→ EXERCISE DETAILS: The answer must be every entry below, word for word, with the pictures left out.
##############################
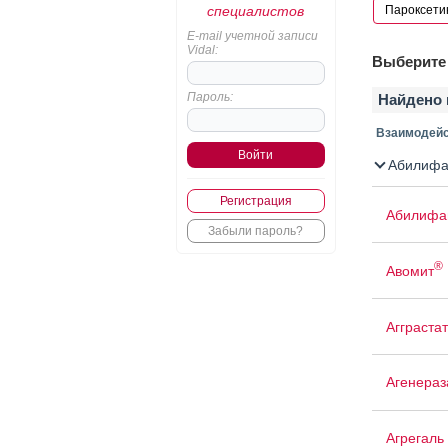
специалистов
E-mail учетной записи
Vidal:
Выберите 
Пароль:
Найдено 
Взаимодейс
Абилифа
Регистрация
Абилифа
Забыли пароль?
®
Авомит
Агграстат
Агенераз
Агрегаль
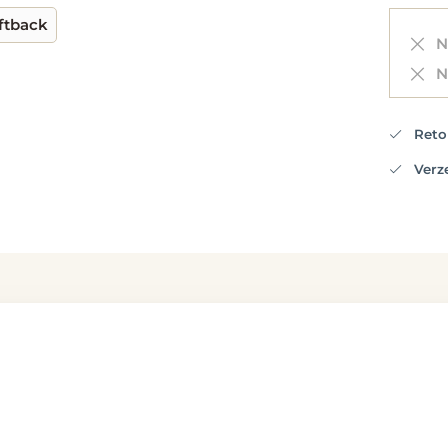
ftback
Ni
Ni
Retou
Verzen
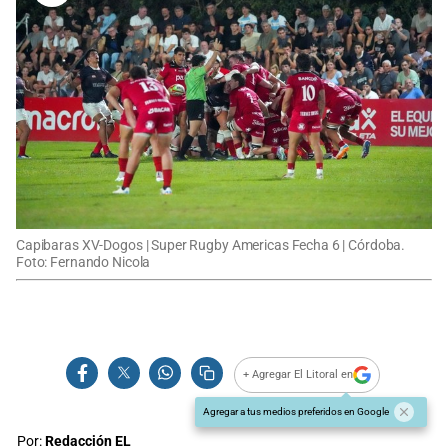
Capibaras XV-Dogos | Super Rugby Americas Fecha 6 | Córdoba.
Foto: Fernando Nicola
+ Agregar El Litoral en
Agregar a tus medios preferidos en Google
Por:
Redacción EL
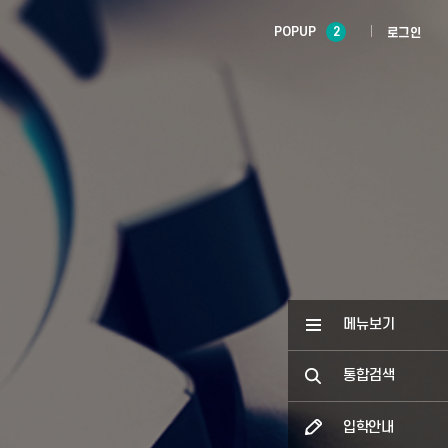
POPUP
2
로그인
메뉴보기
통합검색
입학안내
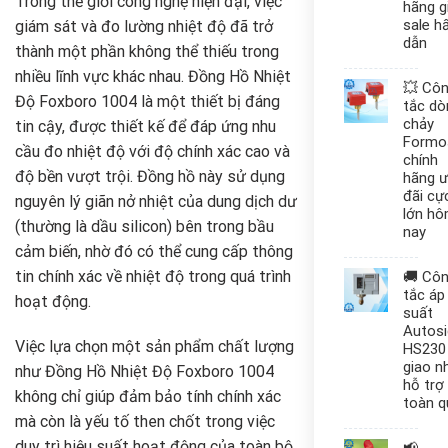
Trong thế giới công nghệ hiện đại, việc
hãng g
sale h
giám sát và đo lường nhiệt độ đã trở
dẫn
thành một phần không thể thiếu trong
nhiều lĩnh vực khác nhau. Đồng Hồ Nhiệt
💥 Cô
Độ Foxboro 1004
là một thiết bị đáng
tắc dò
chảy
tin cậy, được thiết kế để đáp ứng nhu
Formo
cầu đo nhiệt độ với độ chính xác cao và
chính
độ bền vượt trội. Đồng hồ này sử dụng
hãng 
đãi cự
nguyên lý giãn nở nhiệt của dung dịch dư
lớn h
(thường là dầu silicon) bên trong bầu
nay
cảm biến, nhờ đó có thể cung cấp thông
tin chính xác về nhiệt độ trong quá trình
🚚 Cô
tắc áp
hoạt động.
suất
Autos
Việc lựa chọn một sản phẩm chất lượng
HS230
giao n
như Đồng Hồ Nhiệt Độ Foxboro 1004
hỗ trợ
không chỉ giúp đảm bảo tính chính xác
toàn q
mà còn là yếu tố then chốt trong việc
duy trì hiệu suất hoạt động của toàn bộ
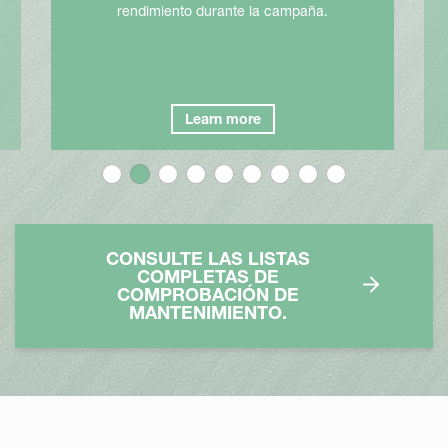
rendimiento durante la campaña.
Learn more
CONSULTE LAS LISTAS
COMPLETAS DE
COMPROBACIÓN DE
MANTENIMIENTO.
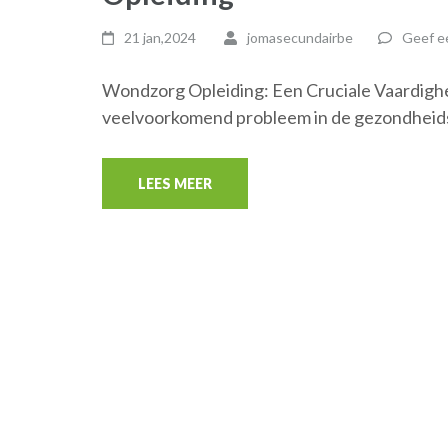
21 jan,2024
jomasecundairbe
Geef ee
Wondzorg Opleiding: Een Cruciale Vaardigh
veelvoorkomend probleem in de gezondheids
LEES MEER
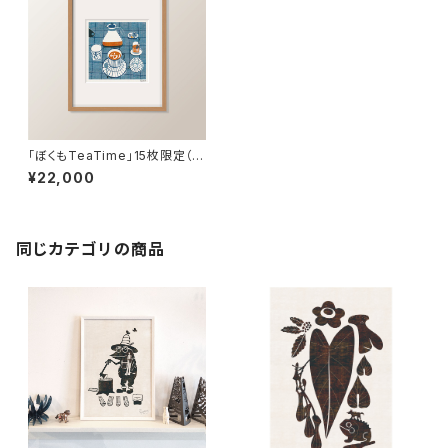
「ぼくもTeaTime」15枚限定（フ
レーム・サイン・エディションNO.
¥22,000
付）
同じカテゴリの商品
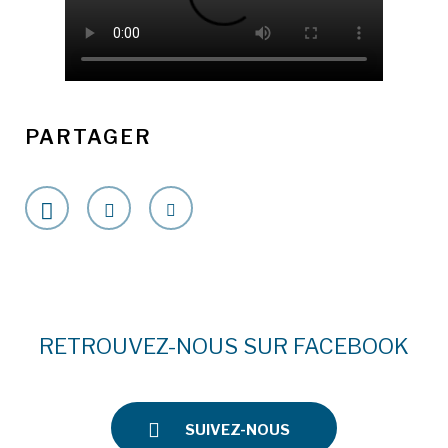
PARTAGER
RETROUVEZ-NOUS SUR FACEBOOK
SUIVEZ-NOUS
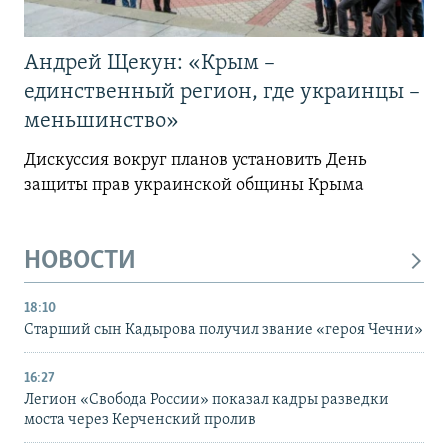
Андрей Щекун: «Крым –
единственный регион, где украинцы –
меньшинство»
Дискуссия вокруг планов установить День
защиты прав украинской общины Крыма
НОВОСТИ
18:10
Старший сын Кадырова получил звание «героя Чечни»
16:27
Легион «Свобода России» показал кадры разведки
моста через Керченский пролив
##############################
→ ANSWER SPACE:
специалистов
E-mail учетной записи
Vidal:
Выберите 
Пароль:
Найдено 
Взаимодейс
Абилифа
Регистрация
Абилифа
Забыли пароль?
®
Авомит
Агграстат
Агенераз
Агрегаль
ftback
Ni
Ni
Retou
Verzen
Capibaras XV-Dogos | Super Rugby Americas Fecha 6 | Córdoba.
Foto: Fernando Nicola
+ Agregar El Litoral en
Agregar a tus medios preferidos en Google
Por:
Redacción EL
POPUP
2
로그인
메뉴보기
통합검색
입학안내
Trong thế giới công nghệ hiện đại, việc
hãng g
sale h
giám sát và đo lường nhiệt độ đã trở
dẫn
thành một phần không thể thiếu trong
nhiều lĩnh vực khác nhau. Đồng Hồ Nhiệt
💥 Cô
Độ Foxboro 1004
là một thiết bị đáng
tắc dò
chảy
tin cậy, được thiết kế để đáp ứng nhu
Formo
cầu đo nhiệt độ với độ chính xác cao và
chính
độ bền vượt trội. Đồng hồ này sử dụng
hãng 
đãi cự
nguyên lý giãn nở nhiệt của dung dịch dư
lớn h
(thường là dầu silicon) bên trong bầu
nay
cảm biến, nhờ đó có thể cung cấp thông
tin chính xác về nhiệt độ trong quá trình
🚚 Cô
tắc áp
hoạt động.
suất
Autos
Việc lựa chọn một sản phẩm chất lượng
HS230
giao n
như Đồng Hồ Nhiệt Độ Foxboro 1004
hỗ trợ
không chỉ giúp đảm bảo tính chính xác
toàn q
mà còn là yếu tố then chốt trong việc
duy trì hiệu suất hoạt động của toàn bộ
rendimiento durante la campaña.
Learn more
CONSULTE LAS LISTAS
COMPLETAS DE
COMPROBACIÓN DE
MANTENIMIENTO.
21 jan,2024
jomasecundairbe
Geef ee
Wondzorg Opleiding: Een Cruciale Vaardigh
veelvoorkomend probleem in de gezondheids
LEES MEER
「ぼくもTeaTime」15枚限定（フ
レーム・サイン・エディションNO.
¥22,000
付）
同じカテゴリの商品
PARTAGER
RETROUVEZ-NOUS SUR FACEBOOK
SUIVEZ-NOUS
Андрей Щекун: «Крым –
единственный регион, где украинцы –
меньшинство»
Дискуссия вокруг планов установить День
защиты прав украинской общины Крыма
НОВОСТИ
18:10
Старший сын Кадырова получил звание «героя Чечни»
16:27
Легион «Свобода России» показал кадры разведки
моста через Керченский пролив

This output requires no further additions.